Begin your copy at the line that holds "değerlendirmesi de geride" and carry it through the final line of the data, writing out each line exactly and omitting pictures.

─── DATASET RECORDS

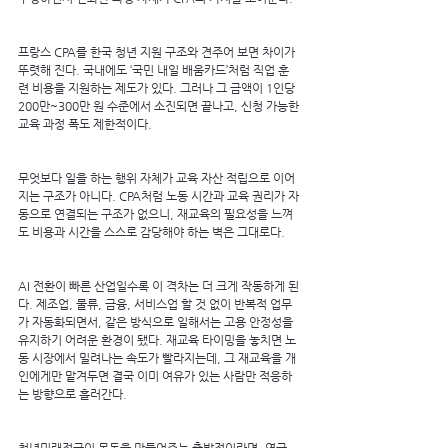
프랑스 CPA를 한국 청년 지원 구조와 견주어 보면 차이가 
뚜렷해 진다. 국내에도 ‘국민 내일 배움카드’처럼 직업 훈
련 비용을 지원하는 제도가 있다. 그러나 그 금액이 1인당 
200만~300만 원 수준에서 소진되면 끝나고, 신청 가능한 
교육 과정 폭도 제한적이다.
무엇보다 일을 하는 행위 자체가 교육 자산 적립으로 이어
지는 구조가 아니다. CPA처럼 노동 시간과 교육 권리가 자
동으로 연결되는 구조가 없으니, 재교육의 필요성을 느껴
도 비용과 시간을 스스로 감당해야 하는 벽은 그대로다.
AI 전환이 빠른 산업일수록 이 격차는 더 크게 작동하게 된
다. 제조업, 물류, 금융, 서비스업 할 것 없이 반복적 업무
가 자동화되면서, 같은 방식으로 일해서는 고용 안정성을 
유지하기 어려운 환경이 됐다. 재교육 타이밍을 놓치면 노
동 시장에서 밀려나는 속도가 빨라지는데, 그 재교육을 개
인에게만 맡겨두면 결국 이미 여유가 있는 사람만 적응하
는 방향으로 흘러간다.
청년미래적금이 목돈을 만들어주는 출발점이라면, 영국 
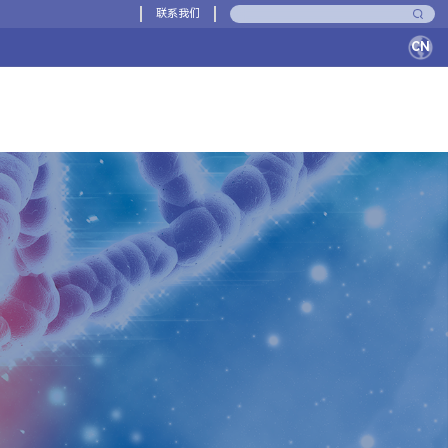
联系我们
CN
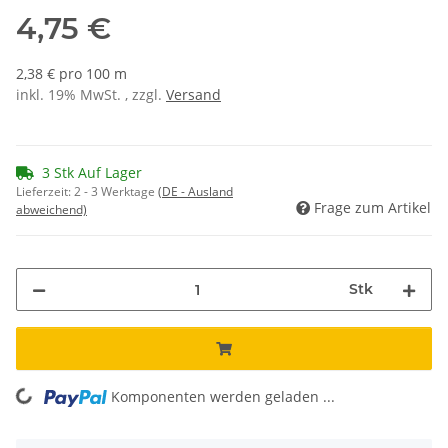
4,75 €
2,38 € pro 100 m
inkl. 19% MwSt. , zzgl.
Versand
3 Stk Auf Lager
Lieferzeit:
2 - 3 Werktage
(DE - Ausland
Frage zum Artikel
abweichend)
Stk
Komponenten werden geladen ...
Loading...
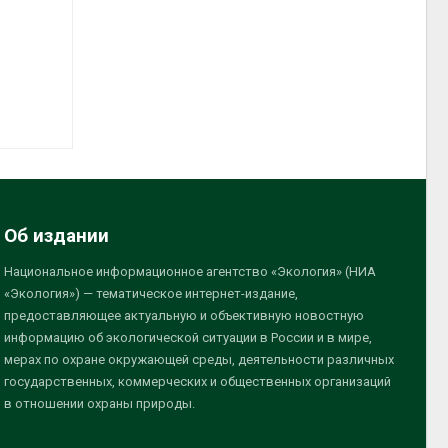
Об издании
Национальное информационное агентство «Экология» (НИА
«Экология») — тематическое интернет-издание,
предоставляющее актуальную и объективную новостную
информацию об экологической ситуации в России и в мире,
мерах по охране окружающей среды, деятельности различных
государственных, коммерческих и общественных организаций
в отношении охраны природы.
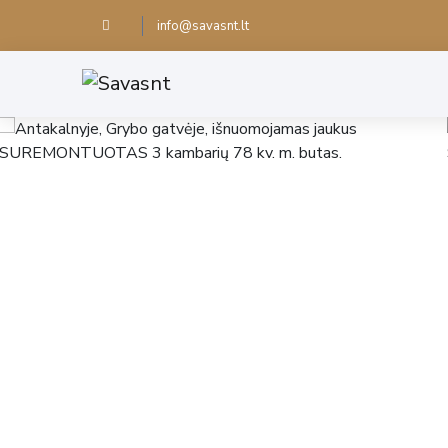
info@savasnt.lt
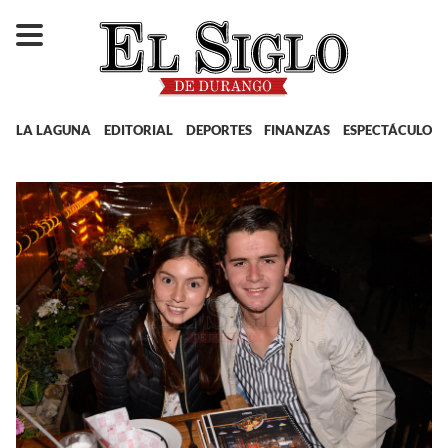
LA LAGUNA
EDITORIAL
DEPORTES
FINANZAS
ESPECTÁCULOS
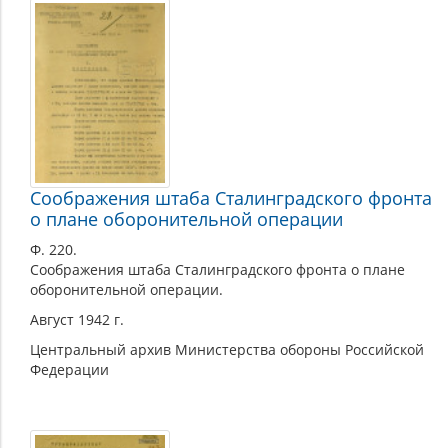
Соображения штаба Сталинградского фронта
о плане оборонительной операции
Ф. 220.
Соображения штаба Сталинградского фронта о плане
оборонительной операции.
Август 1942 г.
Центральный архив Министерства обороны Российской
Федерации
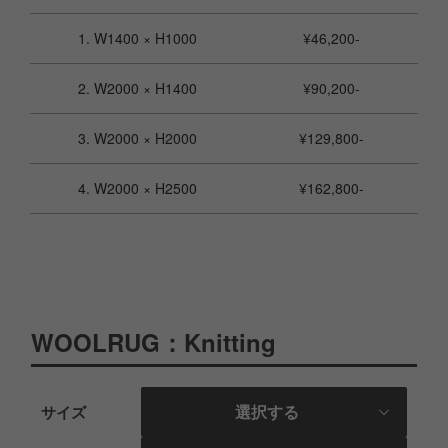
1. W1400 × H1000
¥46,200-
2. W2000 × H1400
¥90,200-
3. W2000 × H2000
¥129,800-
4. W2000 × H2500
¥162,800-
WOOLRUG：Knitting
選択する
サイズ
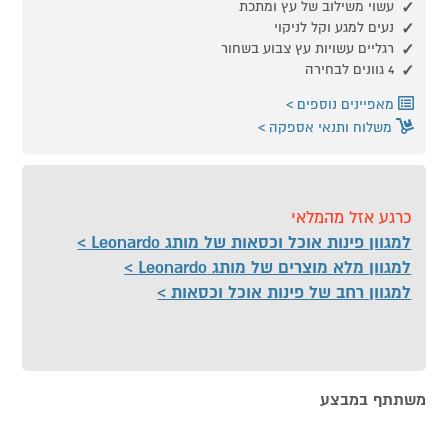
עשוי משילוב של עץ ומתכת
נעים למגע וקל לניקוי
רגליים עשויות עץ צבוע בשחור
4 גוונים לבחירה
מאפיינים נוספים
משלוח ותנאי אספקה
כרגע אזל מהמלאי
למגוון פינות אוכל וכסאות של מותג Leonardo
למגוון מלא מוצרים של מותג Leonardo
למגוון רחב של פינות אוכל וכסאות
משתתף במבצע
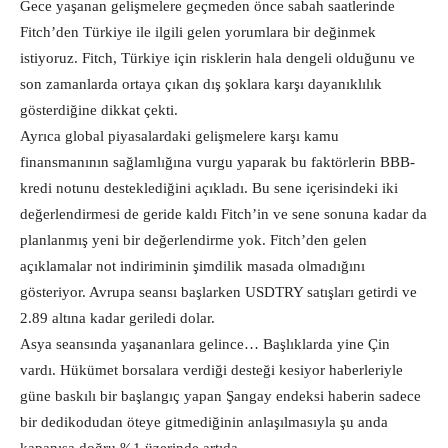
Gece yaşanan gelişmelere geçmeden önce sabah saatlerinde
Fitch’den Türkiye ile ilgili gelen yorumlara bir değinmek
istiyoruz. Fitch, Türkiye için risklerin hala dengeli olduğunu ve
son zamanlarda ortaya çıkan dış şoklara karşı dayanıklılık
gösterdiğine dikkat çekti.
Ayrıca global piyasalardaki gelişmelere karşı kamu
finansmanının sağlamlığına vurgu yaparak bu faktörlerin BBB-
kredi notunu desteklediğini açıkladı. Bu sene içerisindeki iki
değerlendirmesi de geride kaldı Fitch’in ve sene sonuna kadar da
planlanmış yeni bir değerlendirme yok. Fitch’den gelen
açıklamalar not indiriminin şimdilik masada olmadığını
gösteriyor. Avrupa seansı başlarken USDTRY satışları getirdi ve
2.89 altına kadar geriledi dolar.
Asya seansında yaşananlara gelince… Başlıklarda yine Çin
vardı. Hükümet borsalara verdiği desteği kesiyor haberleriyle
güne baskılı bir başlangıç yapan Şangay endeksi haberin sadece
bir dedikodudan öteye gitmediğinin anlaşılmasıyla şu anda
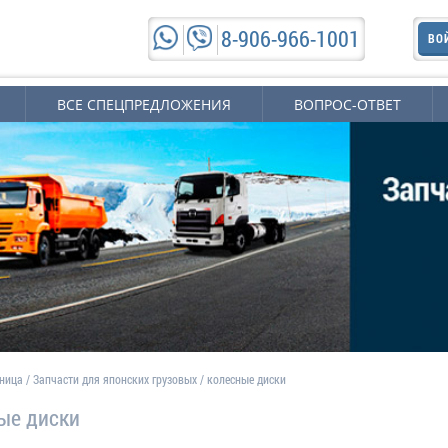
8-906-966-1001
ВО
ВСЕ СПЕЦПРЕДЛОЖЕНИЯ
ВОПРОС-ОТВЕТ
аница
/
Запчасти для японских грузовых
/
колесные диски
ые диски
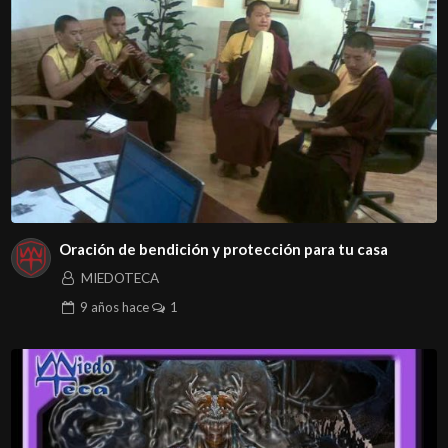
Oración de bendición y protección para tu casa
MIEDOTECA
9 años
hace
1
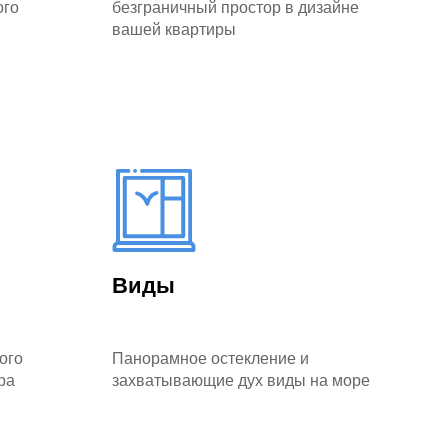
орции
ого
безграничный простор в дизайне
вашей квартиры
поля
од. В
Виды
ого
Панорамное остекление и
ра
захватывающие дух виды на море
вая
ится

──────

§ RESPONSE TO THIS EXERCISE:
değerlendirmesi de geride kaldı Fitch’in ve sene sonuna kadar da
planlanmış yeni bir değerlendirme yok. Fitch’den gelen
açıklamalar not indiriminin şimdilik masada olmadığını
gösteriyor. Avrupa seansı başlarken USDTRY satışları getirdi ve
2.89 altına kadar geriledi dolar.
Asya seansında yaşananlara gelince… Başlıklarda yine Çin
vardı. Hükümet borsalara verdiği desteği kesiyor haberleriyle
güne baskılı bir başlangıç yapan Şangay endeksi haberin sadece
bir dedikodudan öteye gitmediğinin anlaşılmasıyla şu anda
8-906-966-1001
ВО
ВСЕ СПЕЦПРЕДЛОЖЕНИЯ
ВОПРОС-ОТВЕТ
аница
/
Запчасти для японских грузовых
/
колесные диски
ые диски
Oración de bendición y protección para tu casa
MIEDOTECA
9 años
hace
1
орции
ого
безграничный простор в дизайне
вашей квартиры
поля
од. В
Виды
ого
Панорамное остекление и
ра
захватывающие дух виды на море
вая
ится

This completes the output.